Dots and Food and Romance



Please bear with me here. I'm about to try to connect some things that maybe don't deserve to be connected, except in that they all interest me.

Like a lot of middle school and high school girls (at least back in the late 80s and mid-90s, when I was in school), I have an unshakable soft spot for most hazily drawn paintings created in France at the end of the 19th century. I'm not saying that my house is plastered in water lilies calendars - AT ALL - but I also can't say that seeing Monet's real Rouen Cathedral paintings didn't take my breath away.

On top of that (and this is related), I've always been more into Ferris than Lloyd (if you're my age, you might have to choose. For girls today, it's all about Jim.) The famous Grande Jatte scene at the Art Institute of Chicago just kills me.

This is a long way of saying that I couldn't possibly ignore Slate's slideshow discussion of the Seurat drawing exhibit at the MOMA. It's a fascinating - and short - article about Seurat's skill and the mystery of his politics.

As a wannabe art historian, I am naturally obsessed with the way that politics intertwines with art, though sometimes I also like to look for the cultural strains that are less overtly woven into artistic expression. For example, my pet project in college involved the Jean Francois Millet painting The Sower. In classes, it was used as an example of the Realist style of the Barbizon school of artists (mid-19th century Paris). My favorite paper I wrote in college was about how Millet wove elements of the (polar-opposite of Realist) Romantic into this Realist work.

And here is how I'm going to make this about food:

The Slate article quotes Seurat's contemporary, art critic/anarchist Felix Feneon, using a scientific explanation to describe the pointilist magic of La Grande Jatte.
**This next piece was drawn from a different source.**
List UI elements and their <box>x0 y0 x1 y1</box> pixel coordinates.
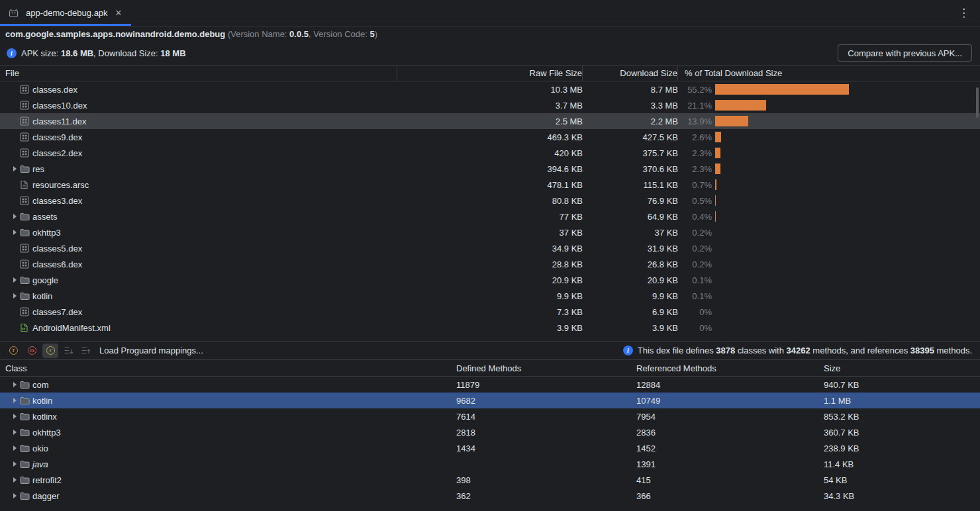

Feneon refers to colors that are "isolated on the canvas", but that "recombine on the retina." Seurat, according to Feneon, has injected science into art in a manner that's both revolutionary and aesthetically amazing.
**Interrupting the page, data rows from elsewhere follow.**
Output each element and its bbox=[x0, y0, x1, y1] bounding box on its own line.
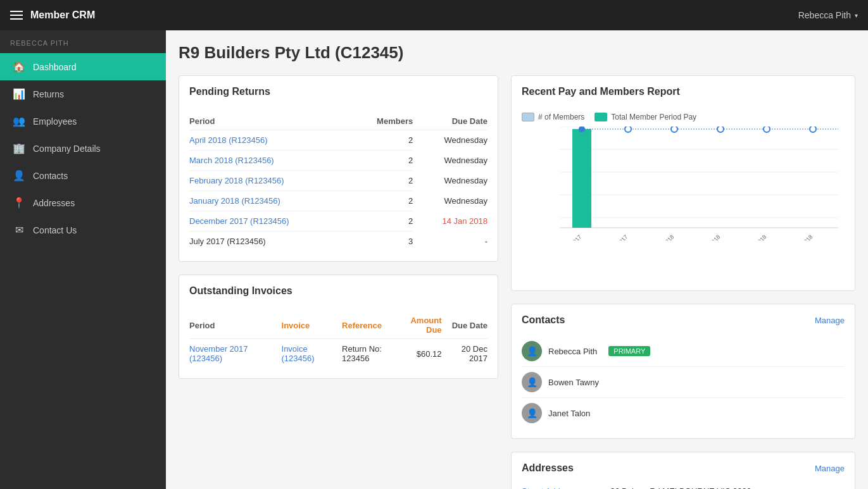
contact-item: 👤Rebecca PithPRIMARY bbox=[522, 336, 845, 367]
contact-name: Rebecca Pith bbox=[548, 347, 597, 356]
sidebar-label-contacts: Contacts bbox=[33, 171, 68, 181]
table-row: January 2018 (R123456)2Wednesday bbox=[189, 191, 487, 211]
svg-text:December 2017: December 2017 bbox=[596, 233, 629, 240]
avatar: 👤 bbox=[522, 372, 542, 392]
sidebar-item-dashboard[interactable]: 🏠 Dashboard bbox=[0, 53, 166, 80]
dot-jan bbox=[671, 127, 677, 132]
nav-left: Member CRM bbox=[10, 9, 95, 21]
members-cell: 2 bbox=[353, 191, 413, 211]
sidebar-label-employees: Employees bbox=[33, 116, 77, 127]
table-row: December 2017 (R123456)214 Jan 2018 bbox=[189, 211, 487, 232]
sidebar-item-returns[interactable]: 📊 Returns bbox=[0, 80, 166, 108]
period-cell[interactable]: February 2018 (R123456) bbox=[189, 171, 353, 191]
contact-name: Bowen Tawny bbox=[548, 378, 599, 387]
due-date-cell: 14 Jan 2018 bbox=[413, 211, 487, 232]
dot-feb bbox=[717, 127, 724, 132]
sidebar: REBECCA PITH 🏠 Dashboard 📊 Returns 👥 Emp… bbox=[0, 30, 166, 489]
table-row: April 2018 (R123456)2Wednesday bbox=[189, 130, 487, 151]
contact-name: Janet Talon bbox=[548, 409, 590, 418]
sidebar-label-company-details: Company Details bbox=[33, 144, 101, 154]
contacts-card: Contacts Manage 👤Rebecca PithPRIMARY👤Bow… bbox=[511, 304, 855, 439]
legend-members-label: # of Members bbox=[538, 113, 584, 121]
chart-title: Recent Pay and Members Report bbox=[522, 86, 845, 104]
period-cell[interactable]: March 2018 (R123456) bbox=[189, 151, 353, 171]
hamburger-menu[interactable] bbox=[10, 11, 23, 20]
addresses-title: Addresses bbox=[522, 462, 574, 474]
primary-badge: PRIMARY bbox=[608, 346, 650, 356]
inv-invoice[interactable]: Invoice (123456) bbox=[282, 339, 343, 369]
returns-icon: 📊 bbox=[13, 88, 25, 100]
period-cell[interactable]: December 2017 (R123456) bbox=[189, 211, 353, 232]
sidebar-label-returns: Returns bbox=[33, 89, 64, 99]
table-row: February 2018 (R123456)2Wednesday bbox=[189, 171, 487, 191]
contacts-manage-link[interactable]: Manage bbox=[815, 316, 845, 325]
addresses-icon: 📍 bbox=[13, 197, 25, 209]
legend-box-pay bbox=[594, 113, 607, 121]
inv-due-date: 20 Dec 2017 bbox=[442, 339, 487, 369]
legend-box-members bbox=[522, 113, 534, 121]
contact-item: 👤Janet Talon bbox=[522, 398, 845, 428]
period-cell[interactable]: April 2018 (R123456) bbox=[189, 130, 353, 151]
user-name: Rebecca Pith bbox=[798, 10, 851, 20]
svg-text:February 2018: February 2018 bbox=[691, 233, 721, 240]
dot-apr bbox=[810, 127, 816, 132]
address-row: Street Address26 Bakers Rd MELBOURNE VIC… bbox=[522, 481, 845, 489]
period-cell: July 2017 (R123456) bbox=[189, 232, 353, 252]
table-row: July 2017 (R123456)3- bbox=[189, 232, 487, 252]
sidebar-item-contact-us[interactable]: ✉ Contact Us bbox=[0, 216, 166, 244]
due-date-cell: Wednesday bbox=[413, 130, 487, 151]
pending-returns-title: Pending Returns bbox=[189, 86, 487, 104]
legend-members: # of Members bbox=[522, 113, 584, 121]
col-period: Period bbox=[189, 113, 353, 130]
legend-pay: Total Member Period Pay bbox=[594, 113, 696, 121]
sidebar-item-company-details[interactable]: 🏢 Company Details bbox=[0, 135, 166, 162]
sidebar-user-label: REBECCA PITH bbox=[0, 30, 166, 53]
svg-text:April 2018: April 2018 bbox=[791, 233, 814, 240]
sidebar-label-contact-us: Contact Us bbox=[33, 225, 77, 235]
pending-returns-table: Period Members Due Date April 2018 (R123… bbox=[189, 113, 487, 251]
members-cell: 3 bbox=[353, 232, 413, 252]
main-content: R9 Builders Pty Ltd (C12345) Pending Ret… bbox=[166, 30, 868, 489]
due-date-cell: Wednesday bbox=[413, 171, 487, 191]
members-cell: 2 bbox=[353, 130, 413, 151]
employees-icon: 👥 bbox=[13, 115, 25, 127]
app-title: Member CRM bbox=[30, 9, 95, 21]
sidebar-item-contacts[interactable]: 👤 Contacts bbox=[0, 162, 166, 189]
inv-reference: Return No: 123456 bbox=[342, 339, 410, 369]
contacts-title: Contacts bbox=[522, 314, 565, 326]
addresses-manage-link[interactable]: Manage bbox=[815, 464, 845, 473]
members-cell: 2 bbox=[353, 151, 413, 171]
contacts-icon: 👤 bbox=[13, 170, 25, 182]
dot-mar bbox=[764, 127, 770, 132]
chart-svg: 4000 3000 2000 1000 0 2.0 1.8 1.6 1.4 1.… bbox=[560, 127, 838, 240]
dot-dec bbox=[625, 127, 631, 132]
svg-text:November 2017: November 2017 bbox=[560, 233, 582, 240]
outstanding-invoices-title: Outstanding Invoices bbox=[189, 285, 487, 303]
sidebar-item-addresses[interactable]: 📍 Addresses bbox=[0, 189, 166, 216]
address-value: 26 Bakers Rd MELBOURNE VIC 3000 bbox=[610, 486, 752, 489]
addresses-header: Addresses Manage bbox=[522, 462, 845, 474]
sidebar-label-dashboard: Dashboard bbox=[33, 62, 77, 72]
inv-col-invoice: Invoice bbox=[282, 312, 343, 339]
col-due-date: Due Date bbox=[413, 113, 487, 130]
addresses-list: Street Address26 Bakers Rd MELBOURNE VIC… bbox=[522, 481, 845, 489]
bar-nov-2017 bbox=[572, 129, 591, 228]
contact-us-icon: ✉ bbox=[13, 224, 25, 236]
sidebar-item-employees[interactable]: 👥 Employees bbox=[0, 108, 166, 135]
chart-card: Recent Pay and Members Report # of Membe… bbox=[511, 75, 855, 291]
inv-period[interactable]: November 2017 (123456) bbox=[189, 339, 282, 369]
user-menu[interactable]: Rebecca Pith ▾ bbox=[798, 10, 858, 20]
table-row: March 2018 (R123456)2Wednesday bbox=[189, 151, 487, 171]
due-date-cell: - bbox=[413, 232, 487, 252]
contacts-header: Contacts Manage bbox=[522, 314, 845, 326]
outstanding-invoices-card: Outstanding Invoices Period Invoice Refe… bbox=[179, 275, 498, 379]
contact-item: 👤Bowen Tawny bbox=[522, 367, 845, 398]
avatar: 👤 bbox=[522, 341, 542, 361]
home-icon: 🏠 bbox=[13, 61, 25, 73]
due-date-cell: Wednesday bbox=[413, 191, 487, 211]
members-cell: 2 bbox=[353, 171, 413, 191]
pending-returns-card: Pending Returns Period Members Due Date … bbox=[179, 75, 498, 262]
company-icon: 🏢 bbox=[13, 142, 25, 154]
avatar: 👤 bbox=[522, 403, 542, 423]
period-cell[interactable]: January 2018 (R123456) bbox=[189, 191, 353, 211]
And I thought of Marcel. Which is terrible, because I really should've first thought of like Ferran Adria or Wylie Dufresne or somebody who was a little more of a pioneer in the science of food and flavor. Or of Thomas Keller, who deconstructs meals and recreates them in unexpected ways. But Top Chef permeates my brain and I thought of Marcel, but that doesn't change the overall connection: food artists inject science into their creations for the same reasons and, when successful, with similar (if less enduring) results as Seurat's pointilist masterpiece.
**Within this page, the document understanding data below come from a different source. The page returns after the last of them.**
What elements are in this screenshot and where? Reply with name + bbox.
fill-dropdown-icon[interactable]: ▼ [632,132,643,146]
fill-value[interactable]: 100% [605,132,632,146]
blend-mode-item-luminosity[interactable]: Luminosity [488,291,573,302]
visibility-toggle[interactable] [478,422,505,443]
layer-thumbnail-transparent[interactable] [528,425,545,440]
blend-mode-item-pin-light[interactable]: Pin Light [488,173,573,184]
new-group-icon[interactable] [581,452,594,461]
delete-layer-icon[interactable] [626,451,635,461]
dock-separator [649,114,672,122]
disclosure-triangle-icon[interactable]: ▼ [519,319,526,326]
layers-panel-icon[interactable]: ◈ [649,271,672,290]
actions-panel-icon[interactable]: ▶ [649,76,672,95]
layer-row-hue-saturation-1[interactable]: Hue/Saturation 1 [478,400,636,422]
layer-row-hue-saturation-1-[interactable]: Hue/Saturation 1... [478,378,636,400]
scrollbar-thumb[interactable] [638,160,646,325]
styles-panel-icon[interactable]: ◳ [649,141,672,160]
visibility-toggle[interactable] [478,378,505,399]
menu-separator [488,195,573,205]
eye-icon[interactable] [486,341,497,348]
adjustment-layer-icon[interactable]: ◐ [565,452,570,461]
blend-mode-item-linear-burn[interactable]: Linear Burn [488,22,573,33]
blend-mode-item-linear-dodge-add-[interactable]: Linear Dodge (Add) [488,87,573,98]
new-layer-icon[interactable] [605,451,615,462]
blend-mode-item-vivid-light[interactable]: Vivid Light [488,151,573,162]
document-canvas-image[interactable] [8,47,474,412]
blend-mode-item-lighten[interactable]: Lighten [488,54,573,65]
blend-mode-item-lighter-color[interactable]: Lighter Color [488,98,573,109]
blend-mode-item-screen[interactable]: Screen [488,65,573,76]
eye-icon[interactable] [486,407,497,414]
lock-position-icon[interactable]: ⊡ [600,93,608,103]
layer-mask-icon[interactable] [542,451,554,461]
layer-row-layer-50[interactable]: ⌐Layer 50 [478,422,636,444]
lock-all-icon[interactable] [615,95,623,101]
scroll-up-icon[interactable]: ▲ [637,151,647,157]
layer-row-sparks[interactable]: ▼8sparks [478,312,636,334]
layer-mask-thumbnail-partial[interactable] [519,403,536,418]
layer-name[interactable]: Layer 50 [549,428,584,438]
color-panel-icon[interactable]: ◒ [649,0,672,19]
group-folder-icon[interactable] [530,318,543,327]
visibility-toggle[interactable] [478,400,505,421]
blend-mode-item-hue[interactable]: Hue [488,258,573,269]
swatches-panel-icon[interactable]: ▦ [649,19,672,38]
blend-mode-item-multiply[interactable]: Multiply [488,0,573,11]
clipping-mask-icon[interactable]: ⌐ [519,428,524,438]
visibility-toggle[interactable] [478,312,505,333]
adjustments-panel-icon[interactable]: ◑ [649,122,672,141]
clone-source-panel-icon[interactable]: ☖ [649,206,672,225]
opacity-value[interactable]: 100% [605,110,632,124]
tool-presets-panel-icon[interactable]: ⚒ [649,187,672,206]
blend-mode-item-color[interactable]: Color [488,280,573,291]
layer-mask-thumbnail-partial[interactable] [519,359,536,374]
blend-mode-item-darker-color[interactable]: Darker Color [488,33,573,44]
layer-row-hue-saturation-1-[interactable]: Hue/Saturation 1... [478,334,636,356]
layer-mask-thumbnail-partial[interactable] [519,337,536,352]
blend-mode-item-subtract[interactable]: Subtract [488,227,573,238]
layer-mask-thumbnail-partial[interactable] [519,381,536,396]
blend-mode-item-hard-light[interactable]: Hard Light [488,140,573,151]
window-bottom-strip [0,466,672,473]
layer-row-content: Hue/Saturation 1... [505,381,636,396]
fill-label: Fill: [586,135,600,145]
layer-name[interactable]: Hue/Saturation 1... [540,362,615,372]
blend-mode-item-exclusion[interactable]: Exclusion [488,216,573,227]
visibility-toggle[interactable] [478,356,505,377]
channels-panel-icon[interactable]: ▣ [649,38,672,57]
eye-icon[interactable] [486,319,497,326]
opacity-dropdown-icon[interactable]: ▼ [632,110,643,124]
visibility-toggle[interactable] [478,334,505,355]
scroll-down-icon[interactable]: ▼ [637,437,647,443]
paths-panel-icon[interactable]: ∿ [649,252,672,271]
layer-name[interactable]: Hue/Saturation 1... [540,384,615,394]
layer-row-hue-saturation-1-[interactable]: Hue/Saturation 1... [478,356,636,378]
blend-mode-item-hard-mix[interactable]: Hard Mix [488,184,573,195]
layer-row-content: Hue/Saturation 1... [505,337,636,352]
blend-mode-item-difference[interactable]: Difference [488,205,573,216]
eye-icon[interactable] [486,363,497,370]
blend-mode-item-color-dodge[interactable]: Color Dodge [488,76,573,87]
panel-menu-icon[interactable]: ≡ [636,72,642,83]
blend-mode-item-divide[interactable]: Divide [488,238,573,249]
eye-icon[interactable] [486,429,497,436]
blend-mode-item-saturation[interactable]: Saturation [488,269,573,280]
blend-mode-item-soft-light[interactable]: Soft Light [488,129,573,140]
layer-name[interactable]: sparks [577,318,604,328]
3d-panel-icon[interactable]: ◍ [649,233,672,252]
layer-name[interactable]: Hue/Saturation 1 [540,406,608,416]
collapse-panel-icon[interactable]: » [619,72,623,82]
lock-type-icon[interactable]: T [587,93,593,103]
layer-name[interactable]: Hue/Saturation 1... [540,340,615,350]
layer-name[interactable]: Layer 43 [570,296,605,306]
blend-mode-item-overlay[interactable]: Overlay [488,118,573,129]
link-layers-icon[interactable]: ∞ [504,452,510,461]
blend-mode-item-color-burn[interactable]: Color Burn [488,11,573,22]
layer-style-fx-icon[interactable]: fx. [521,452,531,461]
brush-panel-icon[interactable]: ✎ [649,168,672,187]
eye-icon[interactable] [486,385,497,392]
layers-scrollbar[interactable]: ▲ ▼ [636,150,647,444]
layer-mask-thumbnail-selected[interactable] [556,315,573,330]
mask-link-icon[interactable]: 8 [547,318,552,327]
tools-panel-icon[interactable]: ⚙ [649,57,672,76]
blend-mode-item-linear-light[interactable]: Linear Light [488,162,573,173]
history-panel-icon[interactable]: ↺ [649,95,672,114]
From there, I thought back to my thesis on The Sower - that in infusing his painting with elements of the Romantic, Millet didn't dilute the harsh reality of his subject. But he did make it easier for the audience to connect to the work.

The same happens in food. All the time. Thomas Keller's sophisticated ratatouille that gives the movie it's name is deconstructed, reconstructed, fancy but made with simple, rustic ingredients - and its flavor evokes memory and that's why it's most successful as a dish. It's romantic and scientific and realistic all at once.

I'm not sure if I'm any closer to illustrating a real connection between movements in art and movements in food. But I do think that I've come to an end of my rambling.

And I will definitely spend the rest of the day trying to infuse whatever I make for dinner tonight with layers of underlying theory and meaning. Cooper is the luckiest man EVER.